Tracking and calibration for multi-camera systems
An inherent limitation of camera pose estimation from video is that it is not possible to determine the scale of the reconstruction. This feature is used in special effect animation to create scenes at a much smaller scale for the effect capture. In 3D reconstruction from video this poses a problem that we address by using multi-cameras-systems. My first work in this area was assuming an overlapping field of view for the cameras of the multi-camera systems. The newer work removed this requirement so that the cameras now do not have to overlap in view. Using the multi-camera-systems we were able to show that the scene scale can be recovered. The paper can be found here.

GPU accelerated 2D tracking and matching
Computing the 2D correspondences between the consecutive frames of a video or between images is a fundamental step in camera pose estimation. We work on this problems in multiple ways. We implemented the well known KLT tracker on GPU which provides a speedup of a factor of more than 20 and real-time processing of more than 30Hz is achieved. The code is publicly available on Sudiptas web page. If you want to register images taken by a camera often more robust matching is required. Often SIFT matching is used in these cases. Since SIFT matching is computationally expensive we used the GPU to improve the processing time to 10Hz. The code for the GPU based SIFT detector can be found on Changchangs web page. In addition to accelerating 2D tracking we also improved the robustness of the KLT tracking by combining the camera response function estimation and the tracking. The details can be found here.

Marker-less Augmented Reality
The subject of augmented reality is to insert virtual objects into real scenes. We developed a system for high quality marker-less augmented reality with realistic direct illumination of the virtual objects. The lights of the scene are localized and are used for direct illumination of the virtual object placed in the scene. Our method keeps the augmented scene unaffected to overcome the limitations of many systems, which require markers or additional equipment in the scene to reconstruct illumination. For more details look here.
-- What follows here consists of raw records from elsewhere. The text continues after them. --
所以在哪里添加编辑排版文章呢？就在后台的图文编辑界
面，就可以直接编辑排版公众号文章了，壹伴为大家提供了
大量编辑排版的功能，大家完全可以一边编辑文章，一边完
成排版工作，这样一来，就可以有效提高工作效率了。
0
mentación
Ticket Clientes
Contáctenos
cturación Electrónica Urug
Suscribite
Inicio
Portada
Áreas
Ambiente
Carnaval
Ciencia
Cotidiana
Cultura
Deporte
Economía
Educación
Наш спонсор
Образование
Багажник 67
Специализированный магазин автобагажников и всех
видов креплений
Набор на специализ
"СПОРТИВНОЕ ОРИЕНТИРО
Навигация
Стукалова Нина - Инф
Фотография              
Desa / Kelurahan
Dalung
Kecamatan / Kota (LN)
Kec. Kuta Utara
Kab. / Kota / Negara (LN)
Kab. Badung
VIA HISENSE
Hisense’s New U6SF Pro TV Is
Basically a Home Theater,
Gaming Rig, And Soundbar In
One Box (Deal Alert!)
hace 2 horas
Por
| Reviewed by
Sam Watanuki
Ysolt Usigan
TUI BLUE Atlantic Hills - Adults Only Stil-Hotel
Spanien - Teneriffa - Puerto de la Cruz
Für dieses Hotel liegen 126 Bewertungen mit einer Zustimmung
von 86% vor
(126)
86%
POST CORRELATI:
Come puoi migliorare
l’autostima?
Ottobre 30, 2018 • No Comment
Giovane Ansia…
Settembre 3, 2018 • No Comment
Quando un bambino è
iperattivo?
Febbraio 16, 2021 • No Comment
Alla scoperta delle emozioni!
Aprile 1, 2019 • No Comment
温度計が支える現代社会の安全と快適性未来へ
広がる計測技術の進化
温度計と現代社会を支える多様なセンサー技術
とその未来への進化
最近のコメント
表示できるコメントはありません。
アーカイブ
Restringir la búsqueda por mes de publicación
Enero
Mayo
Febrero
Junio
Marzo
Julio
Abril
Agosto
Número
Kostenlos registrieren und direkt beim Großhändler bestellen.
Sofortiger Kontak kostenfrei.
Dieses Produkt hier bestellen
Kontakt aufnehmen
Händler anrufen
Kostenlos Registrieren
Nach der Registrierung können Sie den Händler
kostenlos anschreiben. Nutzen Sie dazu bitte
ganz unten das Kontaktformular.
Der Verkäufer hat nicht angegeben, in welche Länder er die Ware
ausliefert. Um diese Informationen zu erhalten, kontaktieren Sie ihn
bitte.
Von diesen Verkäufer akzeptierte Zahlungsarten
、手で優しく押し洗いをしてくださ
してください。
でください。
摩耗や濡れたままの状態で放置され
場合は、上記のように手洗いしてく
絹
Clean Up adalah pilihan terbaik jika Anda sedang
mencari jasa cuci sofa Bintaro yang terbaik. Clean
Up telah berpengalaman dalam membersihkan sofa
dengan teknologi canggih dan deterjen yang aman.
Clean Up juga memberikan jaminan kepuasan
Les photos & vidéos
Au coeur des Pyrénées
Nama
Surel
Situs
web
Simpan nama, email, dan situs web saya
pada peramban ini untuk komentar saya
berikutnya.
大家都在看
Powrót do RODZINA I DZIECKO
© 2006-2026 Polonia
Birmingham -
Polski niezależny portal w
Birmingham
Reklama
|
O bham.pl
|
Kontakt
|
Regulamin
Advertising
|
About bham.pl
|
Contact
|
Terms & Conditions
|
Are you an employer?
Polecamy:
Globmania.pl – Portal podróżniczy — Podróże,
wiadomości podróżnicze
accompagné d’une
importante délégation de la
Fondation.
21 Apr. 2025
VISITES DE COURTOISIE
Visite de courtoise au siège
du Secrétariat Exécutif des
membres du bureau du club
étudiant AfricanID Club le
Differential Camera Tracking

Camera based tracking methods typically rely on a constant scene appearance over all view points. This fundamental assumption is violated for complex environments containing reflections and semi-transparent surfaces. We developed a passive optical camera tracking can be done in these very complex environments which include curved mirrors and semi-transparency. More details can be found here.
Synthetic Illumination of Real Objects
We develop a system to capture the illumination from a virtual environment map. However, the system has the drawback of a complex calibration procedure that is limited to planar screens.We propose a simple calibration procedure using a reflective calibration object that is able to deal with arbitrary screen geometries. Our calibration procedure is not limited to our application and can be used to calibrate most camera projector systems.

Camera based Natural User Interaction
Computer vision provides a powerful tool to track users in interactive environments with cameras. This has the advantages of enabling a natural interaction for the users without the need to mount any senors on the user. We developed a system to use cameras for the view control in a virtual reality system. More details can be found here.